Шрифт:
Интервал:
Закладка:
— У меня? — затянулся сигарным дымом Д. К. — А что тебя конкретно интересует, друг мой?
— Ну, состояние твоего здоровья, к примеру?
— Ха–ха, — прыснул резким смехом Каблуков, — стоит как штырь, хочешь, покажу?
— Хочу, хочу, — закричала восторженно Лизавета, но отец прикрикнул на нее, и стушевалась миллионерская дочка, обиделась, захлопала cвоими длинными ресницами.
— Не сердись, Лизаветушка, — сказал ей Д. К., — мы теперь будем с тобой просто друзьями, ибо не могу я трахать тебя без любви, а люблю я, как оказалось, лишь ее, эту проклятую ведьму, ввергнувшую меня в пучину всех бед.

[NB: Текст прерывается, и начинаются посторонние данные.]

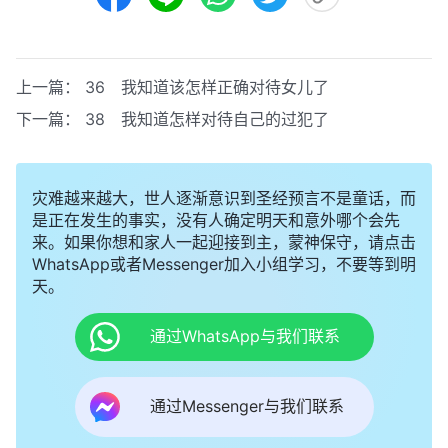
上一篇：
36 我知道该怎样正确对待女儿了
下一篇：
38 我知道怎样对待自己的过犯了
灾难越来越大，世人逐渐意识到圣经预言不是童话，而
是正在发生的事实，没有人确定明天和意外哪个会先
来。如果你想和家人一起迎接到主，蒙神保守，请点击
WhatsApp或者Messenger加入小组学习，不要等到明
天。
通过WhatsApp与我们联系
通过Messenger与我们联系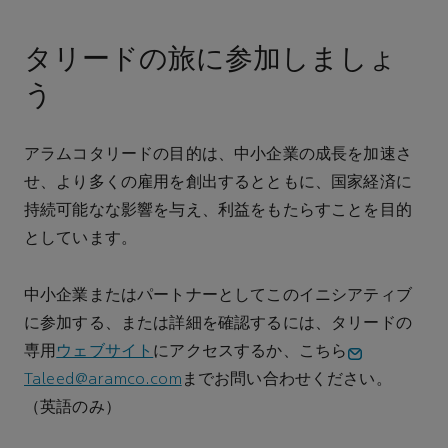
タリードの旅に参加しましょ
う
アラムコタリードの目的は、中小企業の成長を加速さ
せ、より多くの雇用を創出するとともに、国家経済に
持続可能なな影響を与え、利益をもたらすことを目的
としています。
中小企業またはパートナーとしてこのイニシアティブ
に参加する、または詳細を確認するには、タリードの
専用
ウェブサイト
にアクセスするか、こちら
Taleed@aramco.com
までお問い合わせください。
（英語のみ）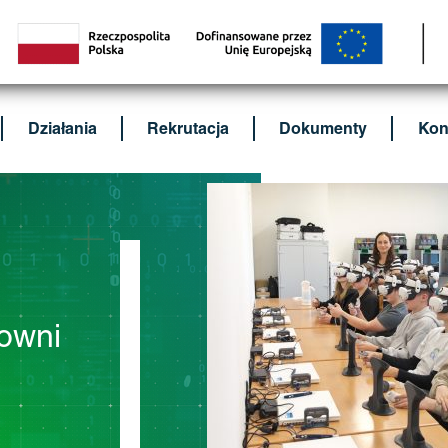
Działania
Rekrutacja
Dokumenty
Kon
cowni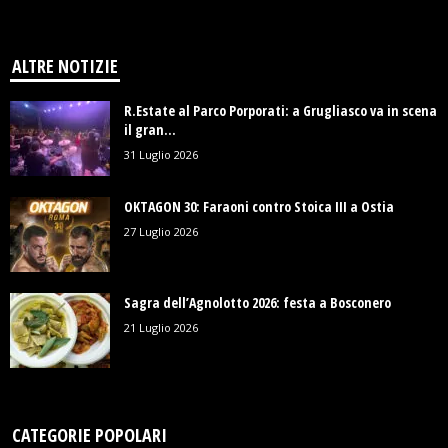
ALTRE NOTIZIE
R.Estate al Parco Porporati: a Grugliasco va in scena
il gran...
31 Luglio 2026
OKTAGON 30: Faraoni contro Stoica III a Ostia
27 Luglio 2026
Sagra dell’Agnolotto 2026: festa a Bosconero
21 Luglio 2026
CATEGORIE POPOLARI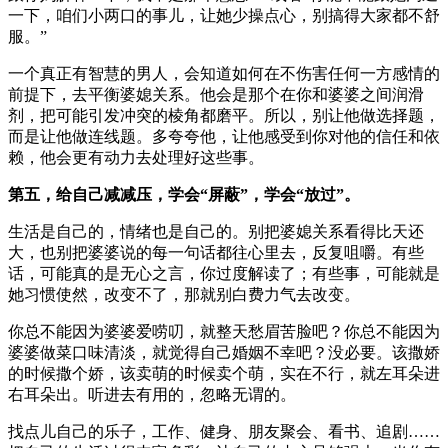
一下，咱们小两口的事儿，让她少操点心，别搞得大家都不舒
服。”
一个真正有智慧的男人，会知道如何在不伤害任何一方感情的
前提下，去平衡婆媳关系。他会是那个在你和婆婆之间润滑
剂，把可能引发冲突的棱角都磨平。所以，别让他做选择题，
而是让他做连线题。多夸夸他，让他感受到你对他的信任和依
赖，他会更有动力去处理好这些事。
第五，给自己减减压，学会“屏蔽”，学会“放过”。
生活是自己的，情绪也是自己的。别把婆媳关系看得比天还
大，也别把婆婆说的每一句话都往心里去，反复咀嚼。有些
话，可能真的是无心之言，你过度解读了；有些事，可能就是
她习惯使然，改变不了，那就别白费力气去改变。
你总不能因为婆婆爱唠叨，就整天愁眉苦脸吧？你总不能因为
婆婆做菜口味清淡，就觉得自己婚姻不幸吧？没必要。该撒娇
的时候撒个娇，该卖萌的时候卖个萌，实在不行，就左耳朵进
右耳朵出。听进去有用的，忽略无谓的。
找点儿自己的乐子，工作、健身、朋友聚会、看书、追剧……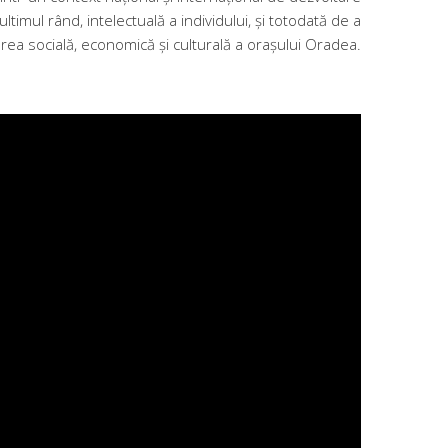
 ultimul rând, intelectuală a individului, și totodată de a
area socială, economică şi culturală a oraşului Oradea.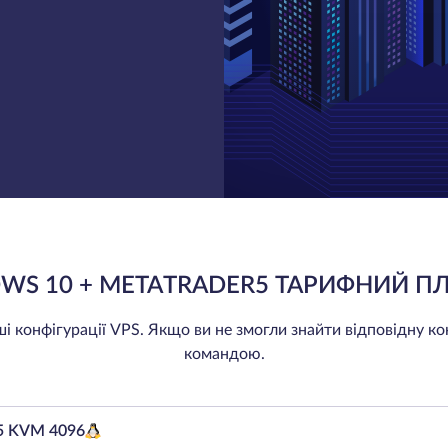
WS 10 + METATRADER5 ТАРИФНИЙ ПЛ
 конфігурації VPS. Якщо ви не змогли знайти відповідну ко
командою.
 KVM 4096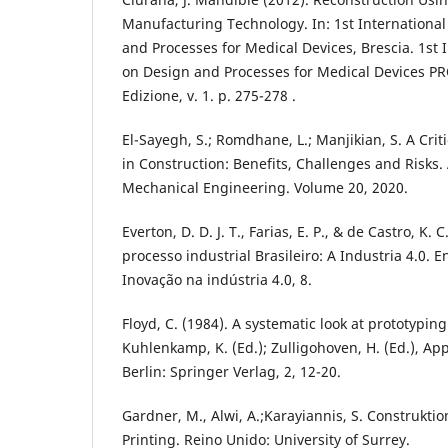
Manufacturing Technology. In: 1st Internationa
and Processes for Medical Devices, Brescia. 1st 
on Design and Processes for Medical Devices PR
Edizione, v. 1. p. 275-278 .
El-Sayegh, S.; Romdhane, L.; Manjikian, S. A Crit
in Construction: Benefits, Challenges and Risks. 
Mechanical Engineering. Volume 20, 2020.
Everton, D. D. J. T., Farias, E. P., & de Castro, K. 
processo industrial Brasileiro: A Industria 4.0.
Inovação na indústria 4.0, 8.
Floyd, C. (1984). A systematic look at prototyping
Kuhlenkamp, K. (Ed.); Zulligohoven, H. (Ed.), Ap
Berlin: Springer Verlag, 2, 12-20.
Gardner, M., Alwi, A.;Karayiannis, S. Construkt
Printing. Reino Unido: University of Surrey.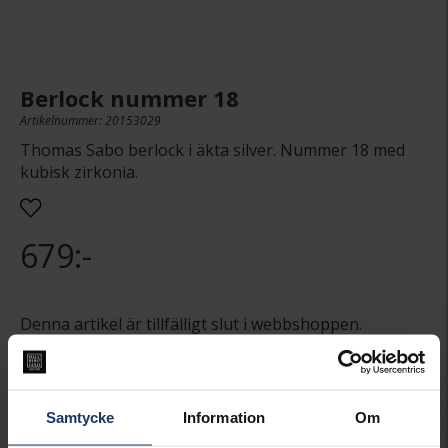
Berlock nummer 18
Artikelnummer: 20153029
Thomas Sabo berlock i äkta silver. Nummer 18 med
kubisk zirkonia.
679:-
Denna artikel är tillfälligt slut i webbshoppen.
Vänligen kontakta butik för information om
lagersaldo.
Presentinslagning
+
29:-
Samtycke
Information
Om
SLUTSÅLD - KONTAKTA BUTIK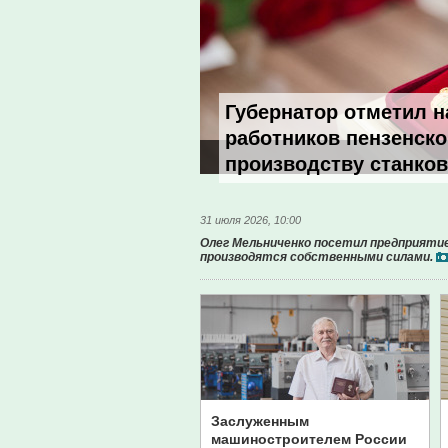
Губернатор отметил 
работников пензенско
производству станков
31 июля 2026, 10:00
Олег Мельниченко посетил предприятие
производятся собственными силами.
Заслуженным
машиностроителем России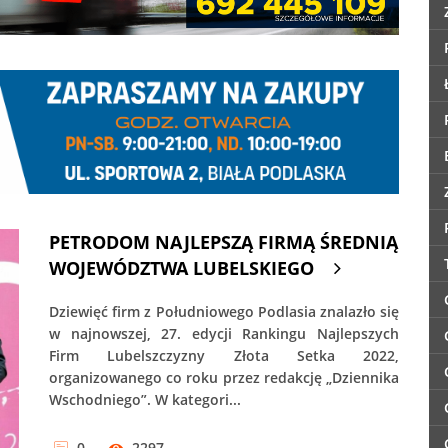
PETRODOM NAJLEPSZĄ FIRMĄ ŚREDNIĄ
WOJEWÓDZTWA LUBELSKIEGO
Dziewięć firm z Południowego Podlasia znalazło się
w najnowszej, 27. edycji Rankingu Najlepszych
Firm Lubelszczyzny Złota Setka 2022,
organizowanego co roku przez redakcję „Dziennika
Wschodniego”. W kategori...
0
2297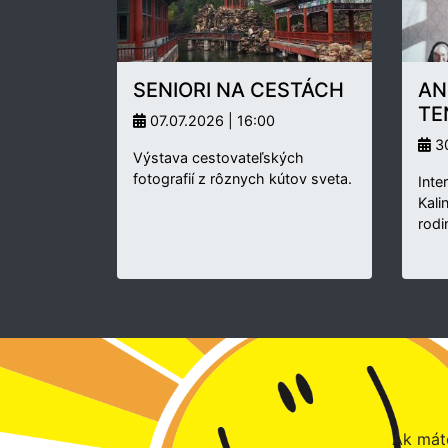
SENIORI NA CESTÁCH
AN
TE
07.07.2026 | 16:00
30
Výstava cestovateľských
fotografií z rôznych kútov sveta.
Inte
Kali
rodi
Ak máte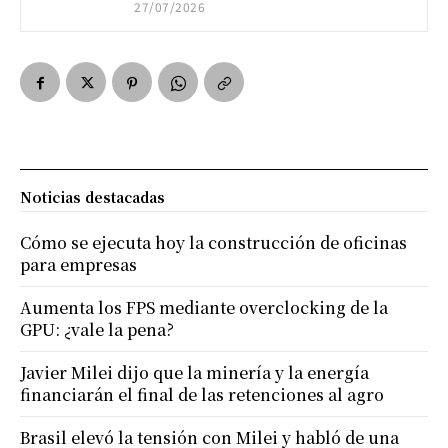
27/07/2026
Noticias destacadas
Cómo se ejecuta hoy la construcción de oficinas
para empresas
Aumenta los FPS mediante overclocking de la
GPU: ¿vale la pena?
Javier Milei dijo que la minería y la energía
financiarán el final de las retenciones al agro
Brasil elevó la tensión con Milei y habló de una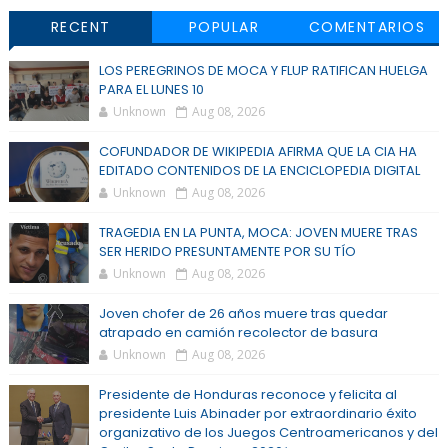
RECENT
POPULAR
COMENTARIOS
LOS PEREGRINOS DE MOCA Y FLUP RATIFICAN HUELGA
PARA EL LUNES 10
Unknown
Aug 08, 2026
COFUNDADOR DE WIKIPEDIA AFIRMA QUE LA CIA HA
EDITADO CONTENIDOS DE LA ENCICLOPEDIA DIGITAL
Unknown
Aug 08, 2026
TRAGEDIA EN LA PUNTA, MOCA: JOVEN MUERE TRAS
SER HERIDO PRESUNTAMENTE POR SU TÍO
Unknown
Aug 08, 2026
Joven chofer de 26 años muere tras quedar
atrapado en camión recolector de basura
Unknown
Aug 08, 2026
Presidente de Honduras reconoce y felicita al
presidente Luis Abinader por extraordinario éxito
organizativo de los Juegos Centroamericanos y del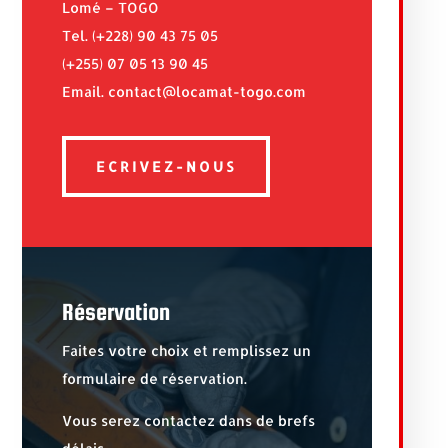
Lomé – TOGO
Tel. (+228) 90 43 75 05
(+255) 07 05 13 90 45
Email. contact@locamat-togo.com
ECRIVEZ-NOUS
Réservation
Faites votre choix et remplissez un
formulaire de réservation.
Vous serez contactez dans de brefs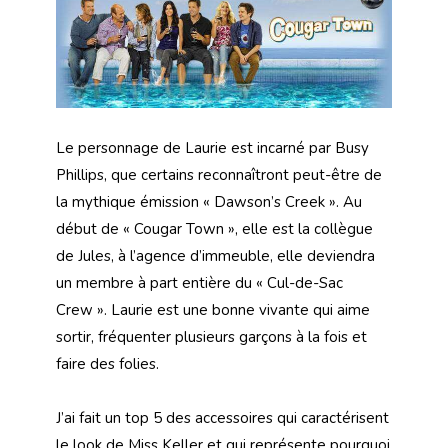
Le personnage de Laurie est incarné par Busy
Phillips, que certains reconnaîtront peut-être de
la mythique émission « Dawson’s Creek ». Au
début de « Cougar Town », elle est la collègue
de Jules, à l’agence d’immeuble, elle deviendra
un membre à part entière du « Cul-de-Sac
Crew ». Laurie est une bonne vivante qui aime
sortir, fréquenter plusieurs garçons à la fois et
faire des folies.
J’ai fait un top 5 des accessoires qui caractérisent
le look de Miss Keller et qui représente pourquoi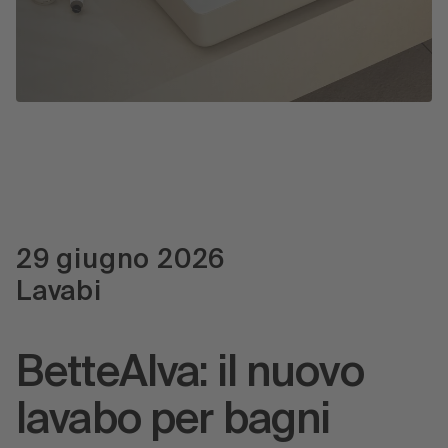
Stampa
29 giugno 2026
Lavabi
BetteAlva: il nuovo
lavabo per bagni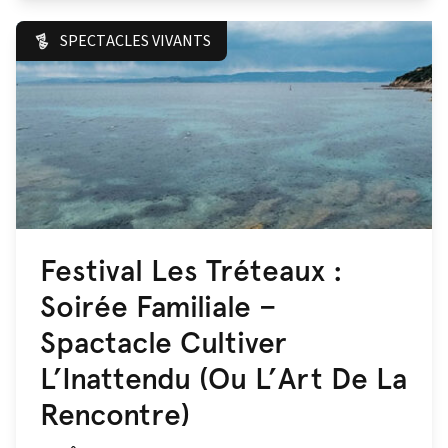
SPECTACLES VIVANTS
Festival Les Tréteaux :
Soirée Familiale –
Spactacle Cultiver
L’Inattendu (Ou L’Art De La
Rencontre)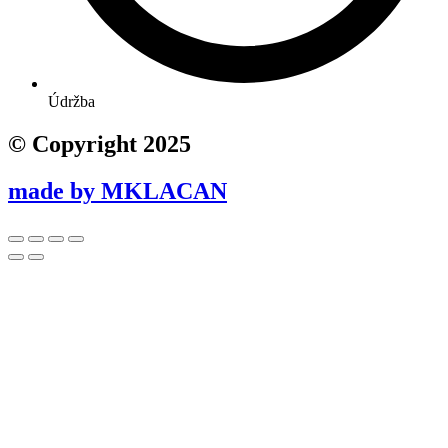
Údržba
© Copyright 2025
made by MKLACAN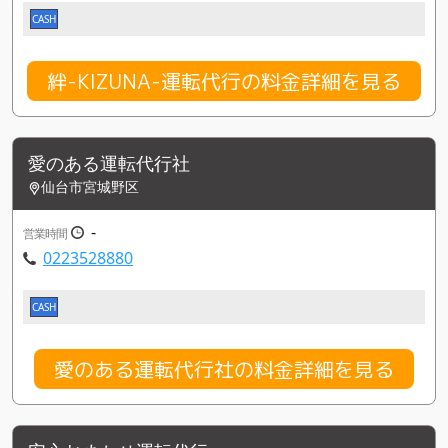
CASH
絆-KIZUNA-運転代行の料金詳細を見る
愛のある運転代行社
仙台市宮城野区
-
営業時間
0223528880
CASH
愛のある運転代行社の料金詳細を見る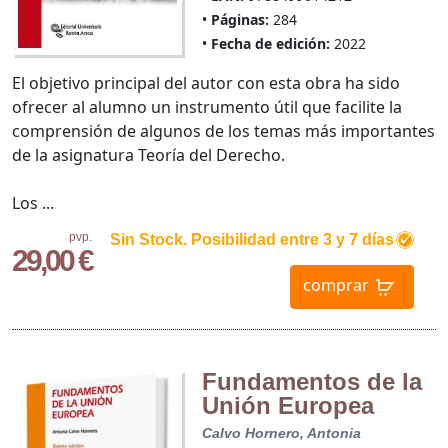
Páginas:
284
Fecha de edición:
2022
El objetivo principal del autor con esta obra ha sido
ofrecer al alumno un instrumento útil que facilite la
comprensión de algunos de los temas más importantes
de la asignatura Teoría del Derecho.
Los ...
pvp.
Sin Stock. Posibilidad entre 3 y 7 días
29,00 €
comprar
Fundamentos de la
Unión Europea
Calvo Hornero, Antonia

Ввергнувшую, вылечившую и вновь исчезнувшую, но я найду ее, — расходился во всю мощь своих легких Д. И. Каблуков, — найду, и тогда мы еще посмотрим, чья возьмет!
— Успокойся, Джон Иванович, — взмолилась Лизавета, перестав хлопать ресницами и вытерев слезы, — не любишь меня, так и ладно, была бы честь, как это говорится, предложена, но на нет и суда нет, друзьями, — что же, давай, останемся друзьями, но только поцелуй меня еще разок, а?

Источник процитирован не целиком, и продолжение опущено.